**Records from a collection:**
──────────

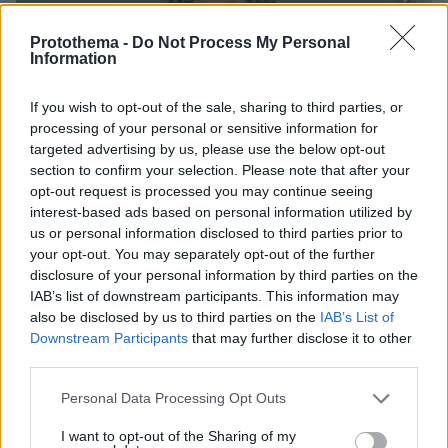
Protothema -
Do Not Process My Personal
Information
If you wish to opt-out of the sale, sharing to third parties, or
processing of your personal or sensitive information for
targeted advertising by us, please use the below opt-out
section to confirm your selection. Please note that after your
opt-out request is processed you may continue seeing
interest-based ads based on personal information utilized by
πριν μία ώρα
us or personal information disclosed to third parties prior to
Βίντεο: Μεθυσμένη σκότωσε νύφη λίγες ώρες
your opt-out. You may separately opt-out of the further
μετά τον γάμο της και στο τμήμα ζητούσε
disclosure of your personal information by third parties on the
κλαίγοντας τον πατέρα της
IAB’s list of downstream participants. This information may
also be disclosed by us to third parties on the
IAB’s List of
Downstream Participants
that may further disclose it to other
third parties.
Please note that this website/app uses one or more Google
Personal Data Processing Opt Outs
services and may gather and store information including but
not limited to your visit or usage behaviour. You may click to
I want to opt-out of the Sharing of my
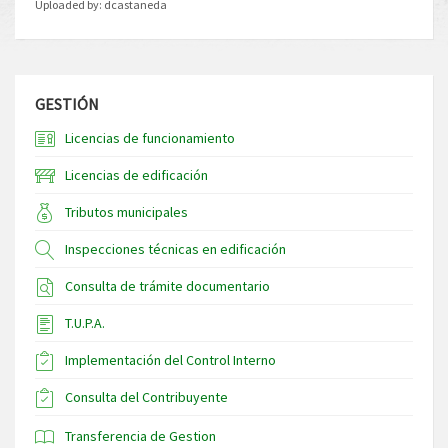
Uploaded by:
dcastaneda
GESTIÓN
Licencias de funcionamiento
Licencias de edificación
Tributos municipales
Inspecciones técnicas en edificación
Consulta de trámite documentario
T.U.P.A.
Implementación del Control Interno
Consulta del Contribuyente
Transferencia de Gestion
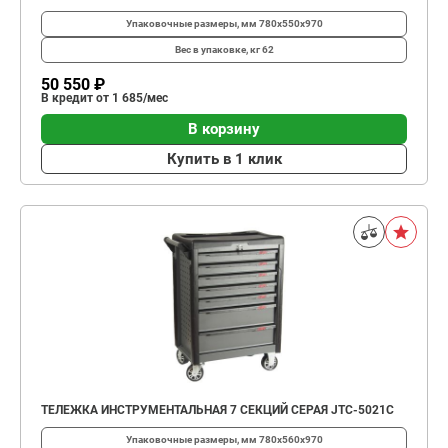
Упаковочные размеры, мм
780х550х970
Вес в упаковке, кг
62
50 550 ₽
В кредит от 1 685/мес
В корзину
Купить в 1 клик
ТЕЛЕЖКА ИНСТРУМЕНТАЛЬНАЯ 7 СЕКЦИЙ СЕРАЯ JTC-5021C
Упаковочные размеры, мм
780х560х970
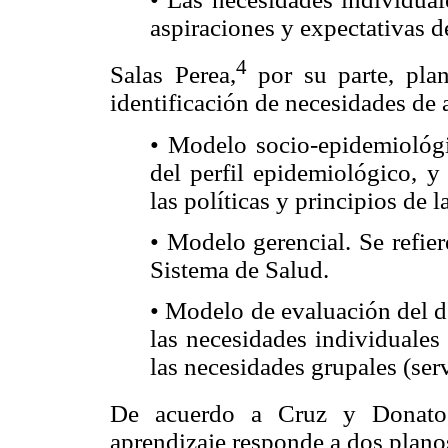
aspiraciones y expectativas de
4
Salas Perea,
por su parte, plan
identificación de necesidades de 
• Modelo socio-epidemiológic
del perfil epidemiológico, y
las políticas y principios de 
• Modelo gerencial. Se refier
Sistema de Salud.
• Modelo de evaluación del d
las necesidades individuales 
las necesidades grupales (serv
De acuerdo a Cruz y Donato
aprendizaje responde a dos planos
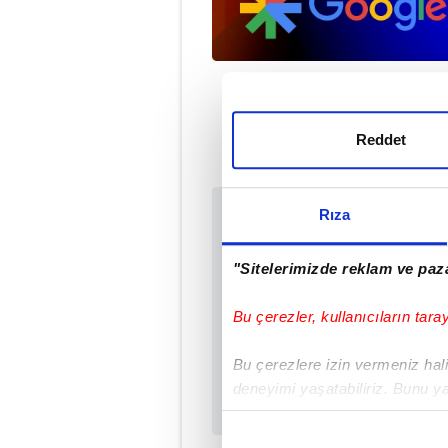
Reddet
Rıza
Sabah.com.tr Uyg
Uygulamalara Özel Ay
"Sitelerimizde reklam ve paza
Bu çerezler, kullanıcıların tara
Bu çerezlere izin vermeniz halin
deneyimi yaşatabiliriz. Bunu y
içerikleri sunabilmek adına el
noktasında tek gelir kalemimiz 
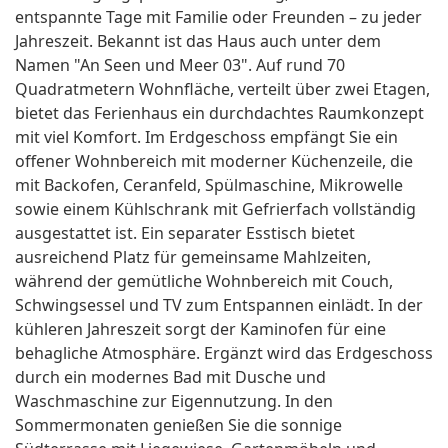
entspannte Tage mit Familie oder Freunden – zu jeder
Jahreszeit. Bekannt ist das Haus auch unter dem
Namen "An Seen und Meer 03". Auf rund 70
Quadratmetern Wohnfläche, verteilt über zwei Etagen,
bietet das Ferienhaus ein durchdachtes Raumkonzept
mit viel Komfort. Im Erdgeschoss empfängt Sie ein
offener Wohnbereich mit moderner Küchenzeile, die
mit Backofen, Ceranfeld, Spülmaschine, Mikrowelle
sowie einem Kühlschrank mit Gefrierfach vollständig
ausgestattet ist. Ein separater Esstisch bietet
ausreichend Platz für gemeinsame Mahlzeiten,
während der gemütliche Wohnbereich mit Couch,
Schwingsessel und TV zum Entspannen einlädt. In der
kühleren Jahreszeit sorgt der Kaminofen für eine
behagliche Atmosphäre. Ergänzt wird das Erdgeschoss
durch ein modernes Bad mit Dusche und
Waschmaschine zur Eigennutzung. In den
Sommermonaten genießen Sie die sonnige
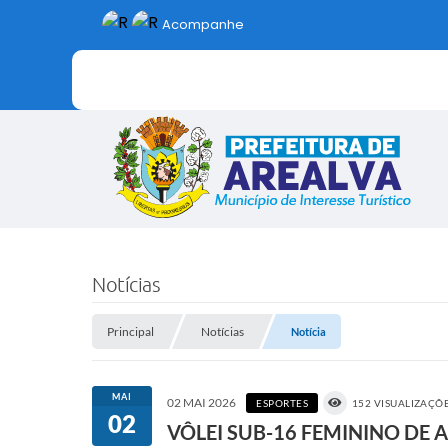
Acompanhe
Notícias
Principal
Notícias
Notícia
MAI
02 MAI 2026
ESPORTES
152 VISUALIZAÇÕ
02
VÔLEI SUB-16 FEMININO DE 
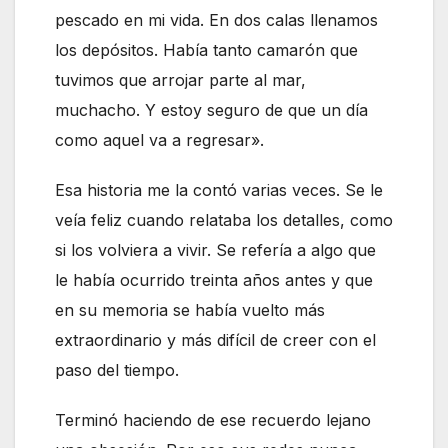
pescado en mi vida. En dos calas llenamos
los depósitos. Había tanto camarón que
tuvimos que arrojar parte al mar,
muchacho. Y estoy seguro de que un día
como aquel va a regresar».
Esa historia me la contó varias veces. Se le
veía feliz cuando relataba los detalles, como
si los volviera a vivir. Se refería a algo que
le había ocurrido treinta años antes y que
en su memoria se había vuelto más
extraordinario y más difícil de creer con el
paso del tiempo.
Terminó haciendo de ese recuerdo lejano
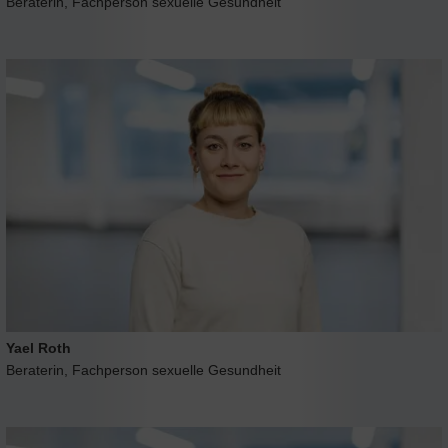
Beraterin, Fachperson sexuelle Gesundheit
Yael Roth
Beraterin, Fachperson sexuelle Gesundheit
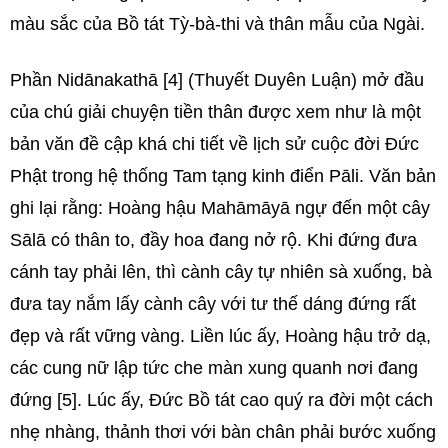
màu sắc của Bồ tát Tỳ-bà-thi và thân mẫu của Ngài.
Phần Nidānakathā [4] (Thuyết Duyên Luận) mở đầu
của chú giải chuyện tiền thân được xem như là một
bản văn đề cập khá chi tiết về lịch sử cuộc đời Đức
Phật trong hệ thống Tam tạng kinh điển Pāli. Văn bản
ghi lại rằng: Hoàng hậu Mahāmāyā ngự đến một cây
Sālā có thân to, đầy hoa đang nở rộ. Khi đứng đưa
cánh tay phải lên, thì cành cây tự nhiên sà xuống, bà
đưa tay nắm lấy cành cây với tư thế dáng đứng rất
đẹp và rất vững vàng. Liền lúc ấy, Hoàng hậu trở dạ,
các cung nữ lập tức che màn xung quanh nơi đang
đứng [5]. Lúc ấy, Đức Bồ tát cao quý ra đời một cách
nhẹ nhàng, thảnh thơi với bàn chân phải bước xuống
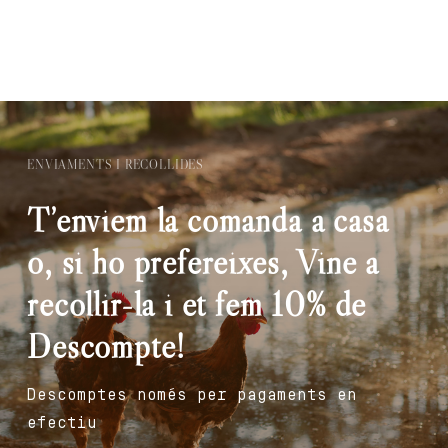
ENVIAMENTS I RECOLLIDES
T’enviem la comanda a casa
o, si ho prefereixes, Vine a
recollir-la i et fem 10% de
Descompte!
Descomptes només per pagaments en
efectiu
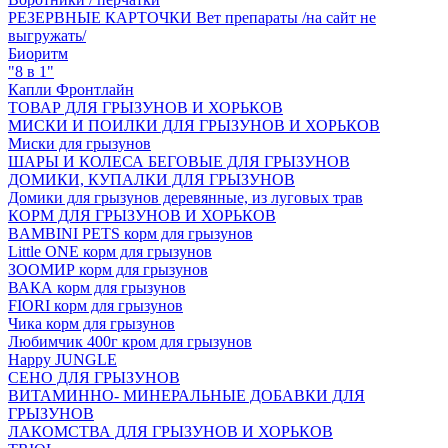
РЕЗЕРВНЫЕ КАРТОЧКИ Вет препараты /на сайт не
выгружать/
Биоритм
"8 в 1"
Капли Фронтлайн
ТОВАР ДЛЯ ГРЫЗУНОВ И ХОРЬКОВ
МИСКИ И ПОИЛКИ ДЛЯ ГРЫЗУНОВ И ХОРЬКОВ
Миски для грызунов
ШАРЫ И КОЛЕСА БЕГОВЫЕ ДЛЯ ГРЫЗУНОВ
ДОМИКИ, КУПАЛКИ ДЛЯ ГРЫЗУНОВ
Домики для грызунов деревянные, из луговых трав
КОРМ ДЛЯ ГРЫЗУНОВ И ХОРЬКОВ
BAMBINI PETS корм для грызунов
Little ONE корм для грызунов
ЗООМИР корм для грызунов
ВАКА корм для грызунов
FIORI корм для грызунов
Чика корм для грызунов
Любимчик 400г кром для грызунов
Happy JUNGLE
СЕНО ДЛЯ ГРЫЗУНОВ
ВИТАМИННО- МИНЕРАЛЬНЫЕ ДОБАВКИ ДЛЯ
ГРЫЗУНОВ
ЛАКОМСТВА ДЛЯ ГРЫЗУНОВ И ХОРЬКОВ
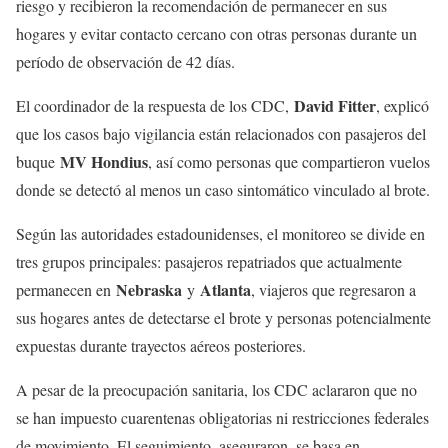
riesgo y recibieron la recomendación de permanecer en sus
hogares y evitar contacto cercano con otras personas durante un
período de observación de 42 días.
David Fitter
El coordinador de la respuesta de los CDC,
, explicó
que los casos bajo vigilancia están relacionados con pasajeros del
MV Hondius
buque
, así como personas que compartieron vuelos
donde se detectó al menos un caso sintomático vinculado al brote.
Según las autoridades estadounidenses, el monitoreo se divide en
tres grupos principales: pasajeros repatriados que actualmente
Nebraska
Atlanta
permanecen en
y
, viajeros que regresaron a
sus hogares antes de detectarse el brote y personas potencialmente
expuestas durante trayectos aéreos posteriores.
A pesar de la preocupación sanitaria, los CDC aclararon que no
se han impuesto cuarentenas obligatorias ni restricciones federales
de movimiento. El seguimiento, aseguraron, se basa en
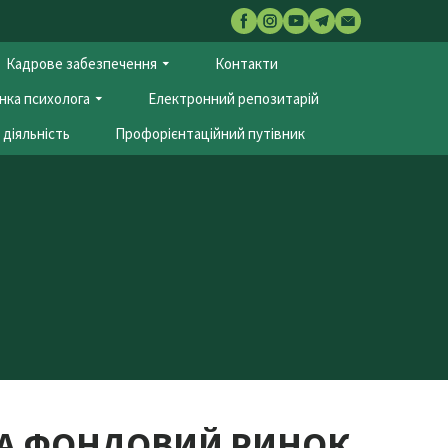
Кадрове забезпечення
Контакти
нка психолога
Електронний репозитарій
діяльність
Профорієнтаційний путівник
 ТА ФОНДОВИЙ РИНОК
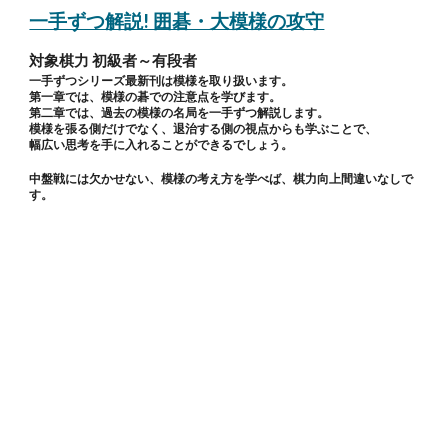
一手ずつ解説! 囲碁・大模様の攻守
対象棋力 初級者～有段者
一手ずつシリーズ
最新刊は模様を取り扱います。
第一章では、模様の碁での注意点を学びます。
第二章では、過去の模様の名局を一手ずつ解説します。
模様を張る側だけでなく、退治する側の視点からも学ぶことで、
幅広い思考を手に入れることができるでしょう。
中盤戦には欠かせない、模様の考え方を学べば、棋力向上間違いなしで
す。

──────────

**WORK TO COMPLETE:** Leave out every picture, and copy exactly the lines above starting at the one holding "Waschmaschine zur Eigennutzung. In den" and ending at the one holding "muchacho. Y estoy seguro de que un día", no more and no less.

**COMPLETED EXERCISE:**
Waschmaschine zur Eigennutzung. In den
Sommermonaten genießen Sie die sonnige
Acompanhe
Notícias
Principal
Notícias
Notícia
MAI
02 MAI 2026
ESPORTES
152 VISUALIZAÇÕ
02
VÔLEI SUB-16 FEMININO DE 
pescado en mi vida. En dos calas llenamos
los depósitos. Había tanto camarón que
tuvimos que arrojar parte al mar,
muchacho. Y estoy seguro de que un día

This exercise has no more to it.